Exponential Time Differencing for the Tracer Equations Appearing in Primitive Equation Ocean Models

TL;DR

This paper introduces an exponential time differencing (ETD) method for the tracer equations in ocean models, allowing larger time steps by treating vertical transport with matrix exponentials, improving computational efficiency especially with multiple tracers.

Contribution

The paper presents a novel ETD solver that combines matrix exponential treatment of vertical terms with explicit horizontal handling, enhancing efficiency over existing semi-implicit methods.

Findings

Significant speed-ups over semi-implicit methods.

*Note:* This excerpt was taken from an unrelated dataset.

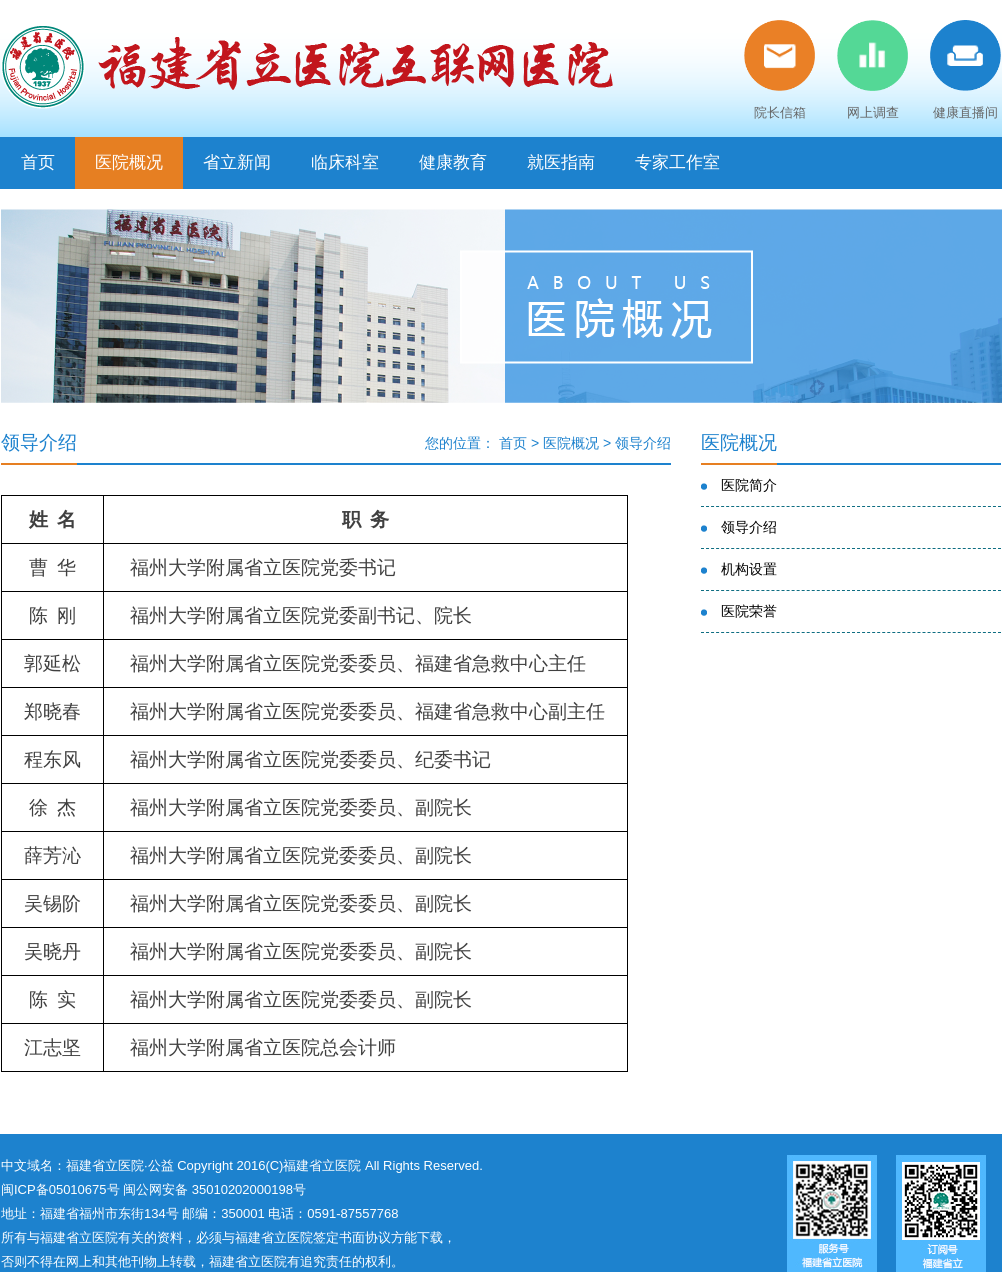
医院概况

Effective handling of multiple tracers.

Improved stability for larger time steps.

Abstract

The tracer equations are part of the primitive equations used in ocean modeling and describe the transport of tracers, such as temperature, salinity or chemicals, in the ocean. Depending on the number of tracers considered, several equations may be added to and coupled to the dynamics system. In many relevant situations, the time-step requirements of explicit methods imposed by the transport and mixing in the vertical direction are more restrictive than those for the horizontal, and this may cause the need to use very small time steps if a fully explicit method is employed. To overcome this issue, we propose an exponential time differencing (ETD) solver where the vertical terms (transport and diffusion) are treated with a matrix exponential, whereas the horizontal terms are dealt with in an explicit way. We investigate numerically the computational speed-ups that can be obtained over other semi-implicit methods, and we analyze the advantages of the method in the case of multiple tracers.